Through Man’s Search for Meaning, Viktor E. Frankl offers a compelling glimpse into the human psyche. The Doctor of psychiatry has seen the full span of human nature, losing his parents, brother and pregnant wife to Nazi death camps, and spending three years laboring in four different camps himself. Unlike many memoirs of the atrocities of the Holocaust, Man’s Search for Meaning takes an altogether scientific lens to life in the camps — through Frankl’s first-person account.

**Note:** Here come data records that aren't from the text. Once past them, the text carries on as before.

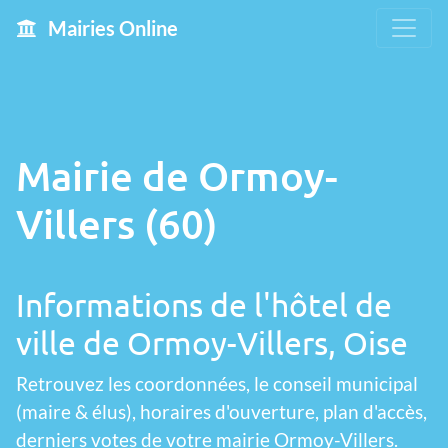
Mairies Online
Mairie de Ormoy-
Villers (60)
Informations de l'hôtel de
ville de Ormoy-Villers, Oise
Retrouvez les coordonnées, le conseil municipal
(maire & élus), horaires d'ouverture, plan d'accès,
derniers votes de votre mairie Ormoy-Villers.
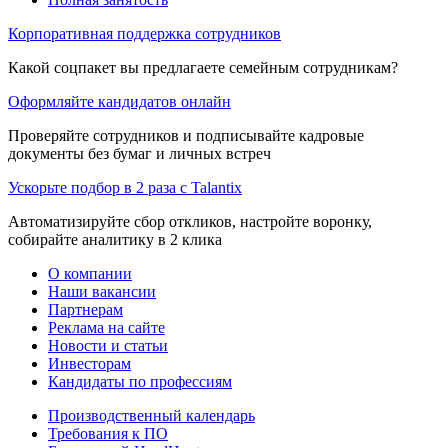
Корпоративная поддержка сотрудников
Какой соцпакет вы предлагаете семейным сотрудникам?
Оформляйте кандидатов онлайн
Проверяйте сотрудников и подписывайте кадровые
документы без бумаг и личных встреч
Ускорьте подбор в 2 раза с Talantix
Автоматизируйте сбор откликов, настройте воронку,
собирайте аналитику в 2 клика
О компании
Наши вакансии
Партнерам
Реклама на сайте
Новости и статьи
Инвесторам
Кандидаты по профессиям
Производственный календарь
Требования к ПО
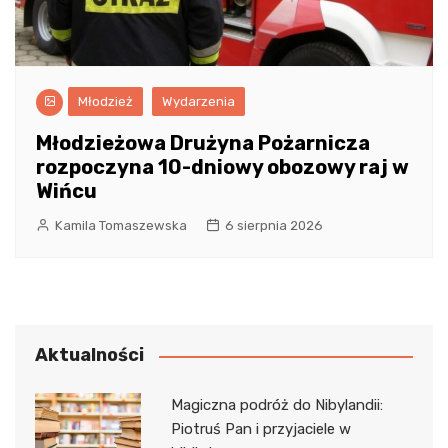
Młodzież
Wydarzenia
Młodzieżowa Drużyna Pożarnicza
rozpoczyna 10-dniowy obozowy raj w
Wińcu
Kamila Tomaszewska
6 sierpnia 2026
Aktualności
Magiczna podróż do Nibylandii:
Piotruś Pan i przyjaciele w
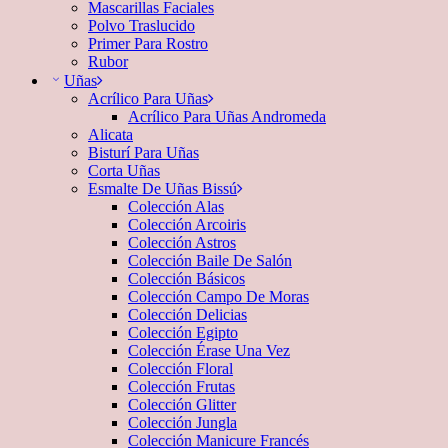
Mascarillas Faciales
Polvo Traslucido
Primer Para Rostro
Rubor
Uñas
Acrílico Para Uñas
Acrílico Para Uñas Andromeda
Alicata
Bisturí Para Uñas
Corta Uñas
Esmalte De Uñas Bissú
Colección Alas
Colección Arcoiris
Colección Astros
Colección Baile De Salón
Colección Básicos
Colección Campo De Moras
Colección Delicias
Colección Egipto
Colección Érase Una Vez
Colección Floral
Colección Frutas
Colección Glitter
Colección Jungla
Colección Manicure Francés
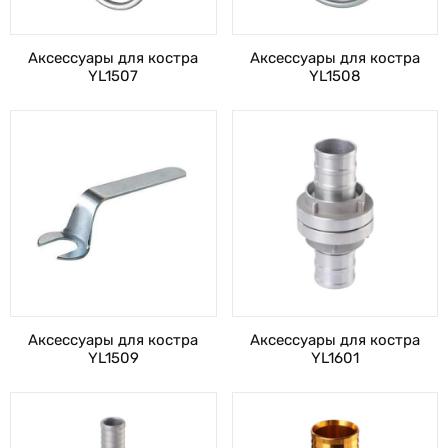
Аксессуары для костра
Аксессуары для костра
YL1507
YL1508
Аксессуары для костра
Аксессуары для костра
YL1509
YL1601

Frankl doesn’t offer much in the way of narrative; the reader should not expect to read his personal story of the Holocaust. Rather, he offers an astoundingly in-depth analysis of the psychology of the prisoners and the guards, based on both his psychiatric knowledge and his first-person observations.
“Fundamentally, any man can, even under such circumstances, decide what shall become of him — mentally and spiritually.”
Based on his own experience and the stories his patients, Frankl argues that we cannot avoid suffering but we can choose how we cope with it, find meaning in it, and move forward with renewed purpose. His assertion is not that we must find the meaning within life, to discover what it is we want from life, but rather to discover what life demands of us and how we must deal with it.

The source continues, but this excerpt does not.